In 1635, the Grandmaster of the Order of Saint John Fra Antoine de Paule invited Floriani to discuss how to strengthen the landward fortifications of Valletta, the capital city of Malta, over which the Order was sovereign. A line of fortifications was designed by Floriani, and these became known as the Floriana Lines. The area between Valletta and the new fortifications eventually became a town in its own right, and was named Floriana after the engineer.

In 1637 he went to Rome and to his hometown Macerata, before being called back to Ferrara. He died there on 27 May 1638. Floriani had written his will in 1632 in which he asked to be buried with his brother Felice who had died in 1630 at the church of Santa Croce in Macerata. The church was later destroyed by the French in 1799.

==Legacy==
Floriani is a key figure in his native town of Macerata and throughout the region of the Marche due to his multifaceted personality which is revealed in two of his annotated manuscripts from the Compagnoni Floriani di Macerata with sketches of theatrical scenes.

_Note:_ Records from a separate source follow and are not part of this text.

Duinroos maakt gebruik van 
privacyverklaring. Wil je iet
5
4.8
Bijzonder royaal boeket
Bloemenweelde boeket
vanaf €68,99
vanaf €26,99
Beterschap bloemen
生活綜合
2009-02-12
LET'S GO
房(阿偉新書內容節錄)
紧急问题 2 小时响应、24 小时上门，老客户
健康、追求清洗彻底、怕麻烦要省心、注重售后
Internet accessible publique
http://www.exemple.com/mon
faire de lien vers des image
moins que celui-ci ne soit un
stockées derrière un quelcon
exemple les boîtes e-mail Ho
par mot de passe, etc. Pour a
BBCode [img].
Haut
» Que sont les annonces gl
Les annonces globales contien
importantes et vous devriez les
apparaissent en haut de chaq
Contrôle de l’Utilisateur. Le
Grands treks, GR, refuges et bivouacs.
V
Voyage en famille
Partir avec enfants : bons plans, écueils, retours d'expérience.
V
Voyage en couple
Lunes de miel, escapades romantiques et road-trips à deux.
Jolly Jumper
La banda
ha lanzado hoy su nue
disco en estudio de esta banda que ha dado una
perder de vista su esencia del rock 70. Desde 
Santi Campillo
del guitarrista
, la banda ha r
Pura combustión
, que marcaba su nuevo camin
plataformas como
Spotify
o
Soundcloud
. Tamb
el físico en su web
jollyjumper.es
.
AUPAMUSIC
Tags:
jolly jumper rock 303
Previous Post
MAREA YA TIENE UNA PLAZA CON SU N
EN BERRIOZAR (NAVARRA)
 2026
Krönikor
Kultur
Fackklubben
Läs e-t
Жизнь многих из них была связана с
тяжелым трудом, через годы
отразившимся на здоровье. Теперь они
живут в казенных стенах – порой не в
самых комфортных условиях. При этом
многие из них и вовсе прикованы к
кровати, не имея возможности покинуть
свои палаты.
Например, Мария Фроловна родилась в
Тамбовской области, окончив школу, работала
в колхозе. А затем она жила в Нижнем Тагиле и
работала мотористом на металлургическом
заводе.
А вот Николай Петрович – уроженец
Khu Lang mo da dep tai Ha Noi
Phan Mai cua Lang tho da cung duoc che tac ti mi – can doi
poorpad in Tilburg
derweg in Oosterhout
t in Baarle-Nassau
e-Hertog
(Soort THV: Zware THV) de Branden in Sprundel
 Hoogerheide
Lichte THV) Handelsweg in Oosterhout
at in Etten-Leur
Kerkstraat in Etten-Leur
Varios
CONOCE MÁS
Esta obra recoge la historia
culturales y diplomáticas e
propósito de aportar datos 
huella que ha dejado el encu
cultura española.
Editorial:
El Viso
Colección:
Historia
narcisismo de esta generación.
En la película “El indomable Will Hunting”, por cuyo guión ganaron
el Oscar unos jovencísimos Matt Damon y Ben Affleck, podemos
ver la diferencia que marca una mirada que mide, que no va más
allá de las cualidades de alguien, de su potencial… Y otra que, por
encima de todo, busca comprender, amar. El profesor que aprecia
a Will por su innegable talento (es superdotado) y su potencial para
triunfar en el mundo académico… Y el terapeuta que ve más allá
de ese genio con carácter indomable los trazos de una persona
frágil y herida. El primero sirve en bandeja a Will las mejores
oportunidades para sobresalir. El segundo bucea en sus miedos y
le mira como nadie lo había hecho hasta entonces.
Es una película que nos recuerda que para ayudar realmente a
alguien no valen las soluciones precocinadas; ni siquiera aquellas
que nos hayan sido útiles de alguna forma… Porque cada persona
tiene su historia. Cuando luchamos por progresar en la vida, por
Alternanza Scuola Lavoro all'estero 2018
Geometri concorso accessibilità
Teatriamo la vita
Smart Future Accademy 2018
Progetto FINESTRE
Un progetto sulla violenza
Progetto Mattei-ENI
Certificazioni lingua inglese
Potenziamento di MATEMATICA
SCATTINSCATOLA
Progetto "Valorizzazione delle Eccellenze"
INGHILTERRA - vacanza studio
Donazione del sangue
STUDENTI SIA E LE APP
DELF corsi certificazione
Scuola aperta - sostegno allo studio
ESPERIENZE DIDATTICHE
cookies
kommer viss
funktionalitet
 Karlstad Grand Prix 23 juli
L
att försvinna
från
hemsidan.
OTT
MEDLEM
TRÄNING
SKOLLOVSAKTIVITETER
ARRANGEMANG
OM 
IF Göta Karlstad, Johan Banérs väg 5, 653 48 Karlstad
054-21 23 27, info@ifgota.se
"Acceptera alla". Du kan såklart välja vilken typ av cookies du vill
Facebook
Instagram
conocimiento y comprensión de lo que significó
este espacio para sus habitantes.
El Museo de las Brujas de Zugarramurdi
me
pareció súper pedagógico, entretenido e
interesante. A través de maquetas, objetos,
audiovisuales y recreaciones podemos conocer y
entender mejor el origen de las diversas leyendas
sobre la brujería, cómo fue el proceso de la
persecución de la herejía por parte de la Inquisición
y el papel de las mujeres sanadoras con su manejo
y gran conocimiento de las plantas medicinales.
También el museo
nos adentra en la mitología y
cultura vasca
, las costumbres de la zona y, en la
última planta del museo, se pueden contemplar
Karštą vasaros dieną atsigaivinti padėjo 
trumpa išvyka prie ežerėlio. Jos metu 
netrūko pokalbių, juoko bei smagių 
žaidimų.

He is also widely remembered as an architect for designing the Floriana Lines and being the namesake of Floriana. In 2006, a documentary was made about his life, although it included some fictional elements as well.

The town of Floriana was twinned with Macerata in 2007. The Floriana Local Council also built a statue of the architect in Pjazza Robert Samut. The monument was designed by a young Maltese architect Chris Ebejer and was unveiled on 17 April 2009 by the Mayor of Floriana Nigel Holland, in the presence of the Mayor of Macerata, Giorgio Meschini and Countess Carla Compagnoni Floriani, a descendant of the engineer, and other guests.